• [Work request] Only text belongs in your copy of the listing below; reproduce it exactly and leave out the pictures.

-------- Given records --------

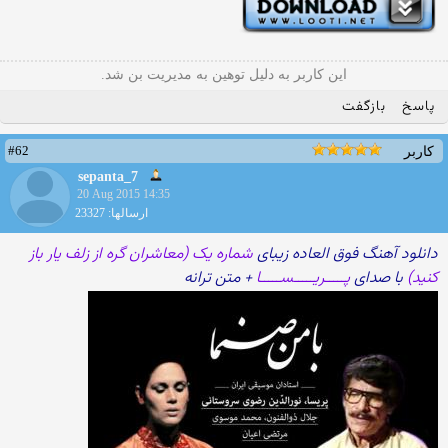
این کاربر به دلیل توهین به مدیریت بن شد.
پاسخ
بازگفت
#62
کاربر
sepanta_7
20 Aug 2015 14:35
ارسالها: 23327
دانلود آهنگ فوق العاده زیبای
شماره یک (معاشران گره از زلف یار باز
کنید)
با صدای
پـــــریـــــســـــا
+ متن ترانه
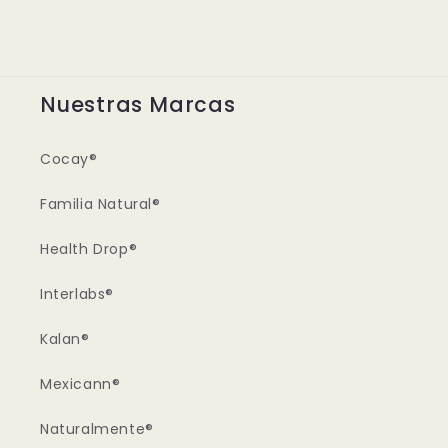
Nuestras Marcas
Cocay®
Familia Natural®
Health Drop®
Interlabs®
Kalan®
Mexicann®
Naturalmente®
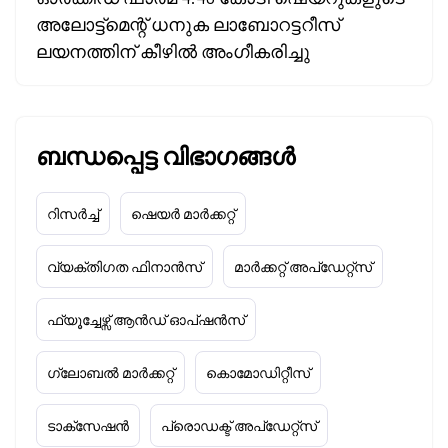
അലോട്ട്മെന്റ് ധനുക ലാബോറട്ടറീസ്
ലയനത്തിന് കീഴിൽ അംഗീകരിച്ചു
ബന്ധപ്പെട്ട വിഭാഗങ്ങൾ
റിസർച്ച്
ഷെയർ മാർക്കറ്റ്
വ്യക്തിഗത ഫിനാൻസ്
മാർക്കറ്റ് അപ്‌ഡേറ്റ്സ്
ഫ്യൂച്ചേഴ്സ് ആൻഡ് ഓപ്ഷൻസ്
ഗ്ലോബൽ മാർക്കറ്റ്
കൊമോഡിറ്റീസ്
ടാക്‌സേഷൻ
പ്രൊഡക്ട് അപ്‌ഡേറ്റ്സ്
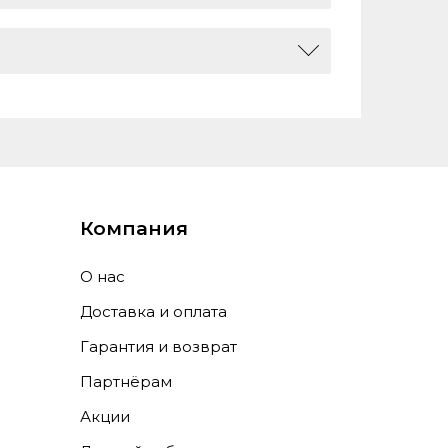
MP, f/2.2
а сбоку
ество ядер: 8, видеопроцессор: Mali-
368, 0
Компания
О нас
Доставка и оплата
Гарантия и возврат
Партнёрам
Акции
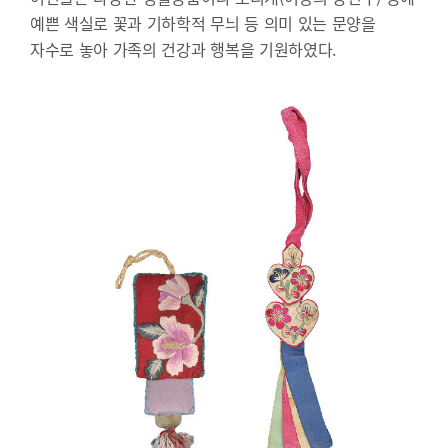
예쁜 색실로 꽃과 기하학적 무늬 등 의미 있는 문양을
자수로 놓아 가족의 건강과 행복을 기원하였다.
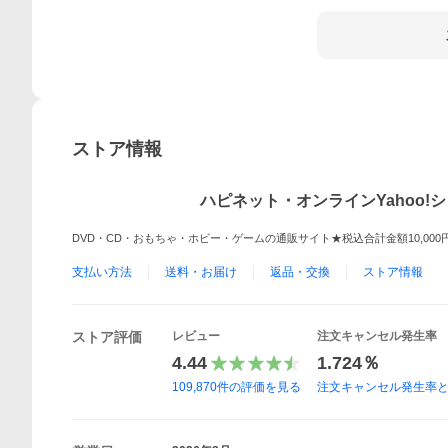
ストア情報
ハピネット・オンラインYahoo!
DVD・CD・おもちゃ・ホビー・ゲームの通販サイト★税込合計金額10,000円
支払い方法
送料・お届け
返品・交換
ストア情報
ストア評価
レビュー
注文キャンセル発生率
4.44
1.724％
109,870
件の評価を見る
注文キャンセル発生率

--------

• [Reply]
این کاربر به دلیل توهین به مدیریت بن شد.
پاسخ
بازگفت
#62
کاربر
sepanta_7
20 Aug 2015 14:35
ارسالها: 23327
دانلود آهنگ فوق العاده زیبای
شماره یک (معاشران گره از زلف یار باز
کنید)
با صدای
پـــــریـــــســـــا
+ متن ترانه
Nuestras Marcas
Cocay®
Familia Natural®
Health Drop®
Interlabs®
Kalan®
Mexicann®
Naturalmente®
അലോട്ട്മെന്റ് ധനുക ലാബോറട്ടറീസ്
ലയനത്തിന് കീഴിൽ അംഗീകരിച്ചു
ബന്ധപ്പെട്ട വിഭാഗങ്ങൾ
റിസർച്ച്
ഷെയർ മാർക്കറ്റ്
വ്യക്തിഗത ഫിനാൻസ്
മാർക്കറ്റ് അപ്‌ഡേറ്റ്സ്
ഫ്യൂച്ചേഴ്സ് ആൻഡ് ഓപ്ഷൻസ്
ഗ്ലോബൽ മാർക്കറ്റ്
കൊമോഡിറ്റീസ്
ടാക്‌സേഷൻ
പ്രൊഡക്ട് അപ്‌ഡേറ്റ്സ്
MP, f/2.2
а сбоку
ество ядер: 8, видеопроцессор: Mali-
368, 0
Компания
О нас
Доставка и оплата
Гарантия и возврат
Партнёрам
Акции
예쁜 색실로 꽃과 기하학적 무늬 등 의미 있는 문양을
자수로 놓아 가족의 건강과 행복을 기원하였다.
ストア情報
ハピネット・オンラインYahoo!
DVD・CD・おもちゃ・ホビー・ゲームの通販サイト★税込合計金額10,000円
支払い方法
送料・お届け
返品・交換
ストア情報
ストア評価
レビュー
注文キャンセル発生率
4.44
1.724％
109,870
件の評価を見る
注文キャンセル発生率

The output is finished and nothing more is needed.